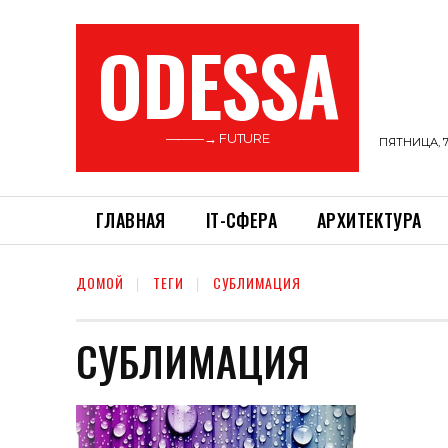
ODESSA
———→ FUTURE
ПЯТНИЦА, 7
ГЛАВНАЯ
ІТ-СФЕРА
АРХИТЕКТУРА
ДОМОЙ
ТЕГИ
СУБЛИМАЦИЯ
СУБЛИМАЦИЯ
==================================================
Omit the pictures and reproduce the listing exactly.

ODESSA
———→ FUTURE
ПЯТНИЦА, 7
ГЛАВНАЯ
ІТ-СФЕРА
АРХИТЕКТУРА
ДОМОЙ
ТЕГИ
СУБЛИМАЦИЯ
СУБЛИМАЦИЯ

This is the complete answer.